1. _WARNING: If this is set at all, then ALL above dependencies must be met or ALL tests will fail (Django will try this connection on ALL tests' run)_
1. This DB could be one you always have running in a local Postgres instance, or one you spin up in a Docker container just before tests are run
1. If invoking `pytest` within a docker container (e.g. using the `usaspending-test` container), you _must_ mount the host's docker socket. This is declared already in the `docker-compose.yml` file services, but would be done manually with: `-v /var/run/docker.sock:/var/run/docker.sock`
_**NOTE**: Broker source code should be re-fetched and image rebuilt to ensure latest integration is tested_
Re-running the test suite using `pytest -rs` with these dependencies satisfied should yield no more skips of the broker integration tests.
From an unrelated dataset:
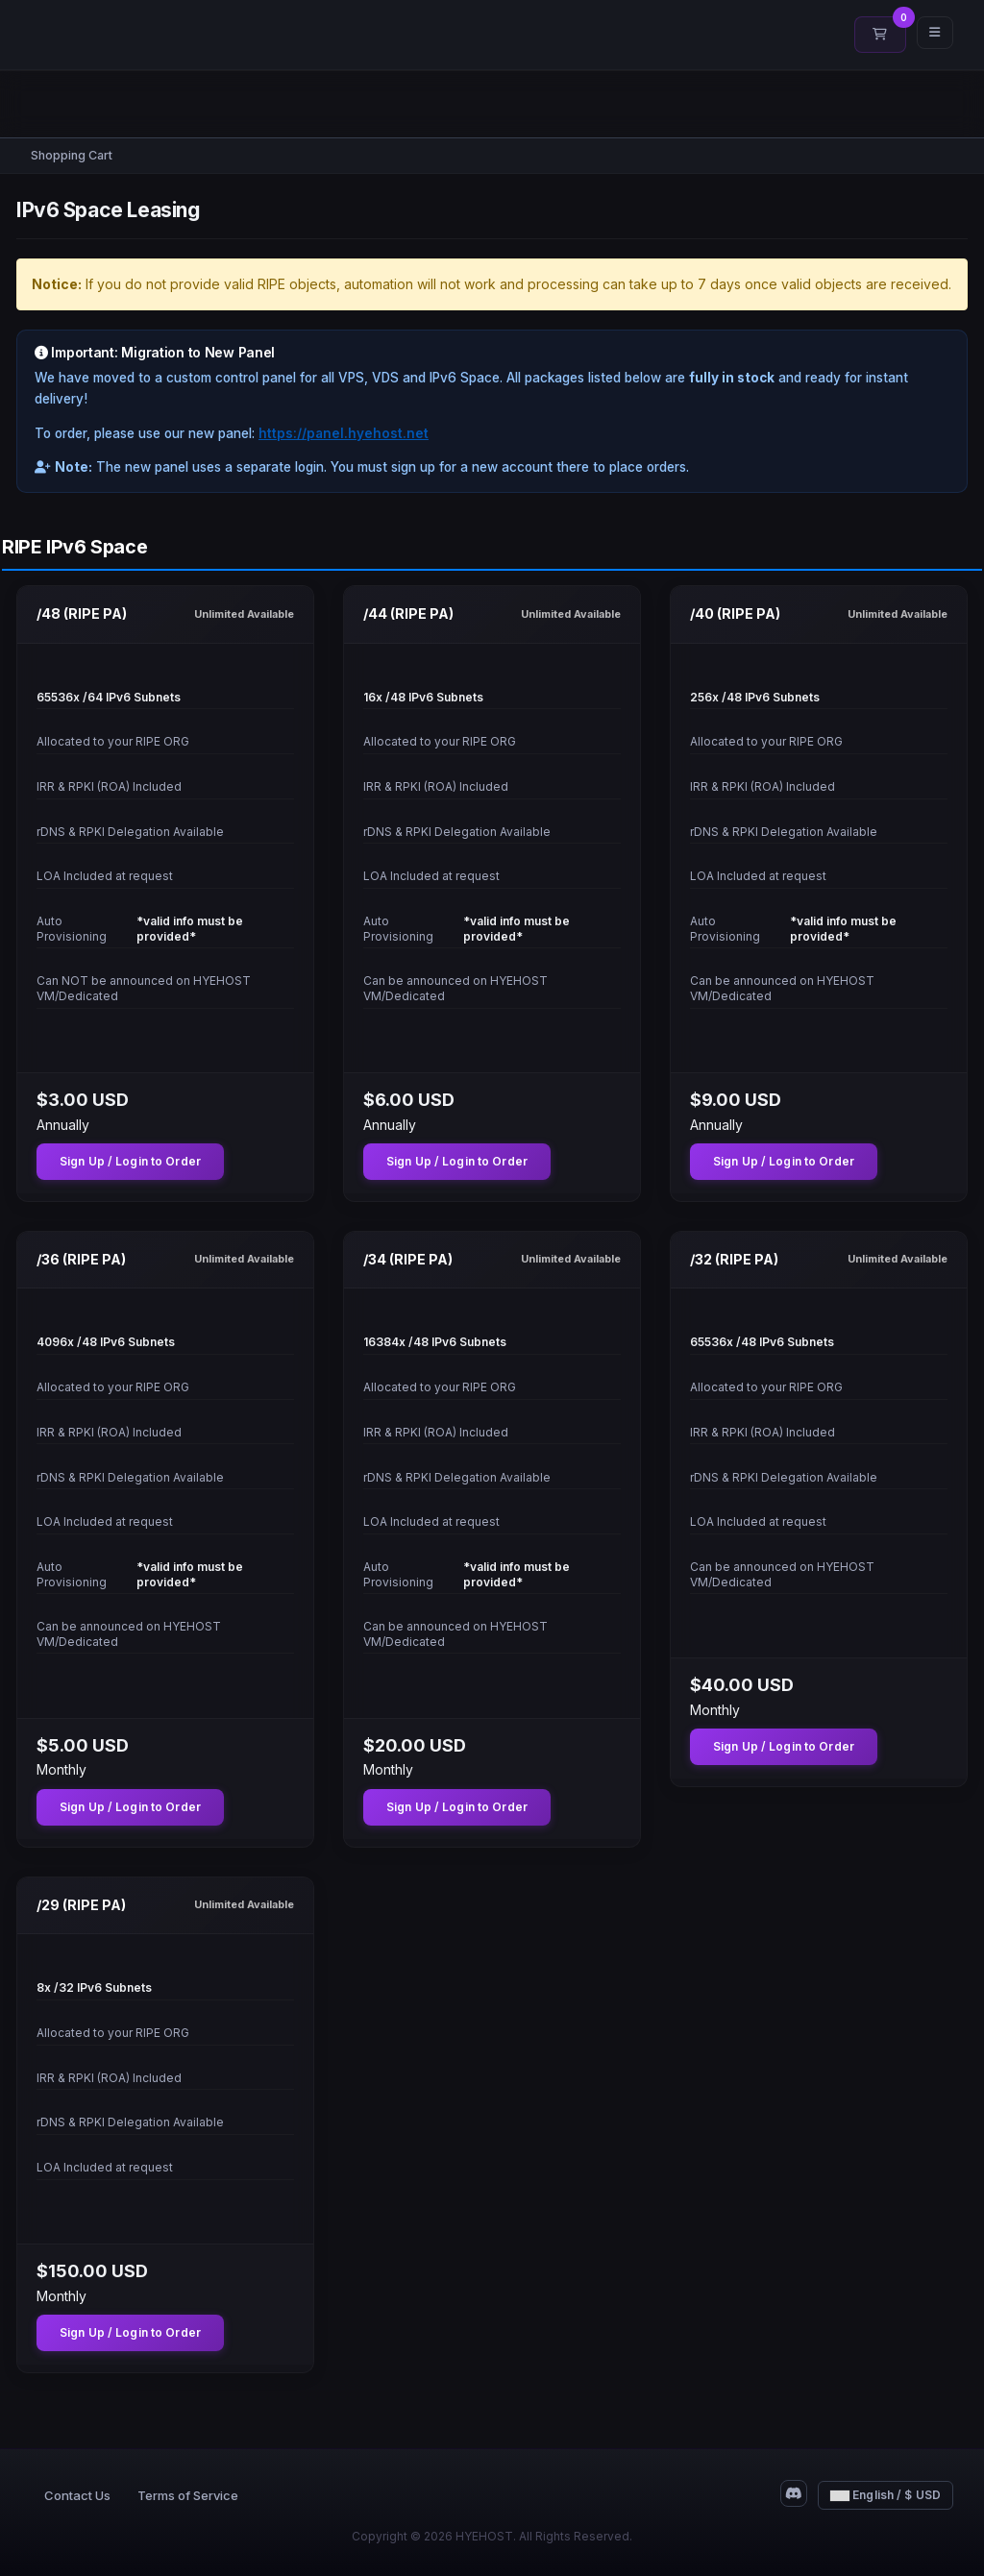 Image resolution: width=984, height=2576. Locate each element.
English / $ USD (885, 2495)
**Example Test Invocations of _Just a Few_ Broker Integration Tests:** (_i.e. using `-k`_)
_From within a container_
_**NOTE**: `BROKER_DB` is set in the `docker-compose.yml` file (and could pick up `.env` values, if set)_
```shell
docker compose run --rm usaspending-test pytest --capture=no --verbose --tb=auto --no-cov --log-cli-level=INFO -k test_broker_integration
```
_From Developer Desktop_
_**NOTE**: `BROKER_DB` is set in the `.envrc` file and available in the shell_
```shell
pytest --capture=no --verbose --tb=auto --no-cov --log-cli-level=INFO -k test_broker_integration
```
## Contributing
To submit fixes or enhancements, or to suggest changes, see [CONTRIBUTING.md](CONTRIBUTING.md).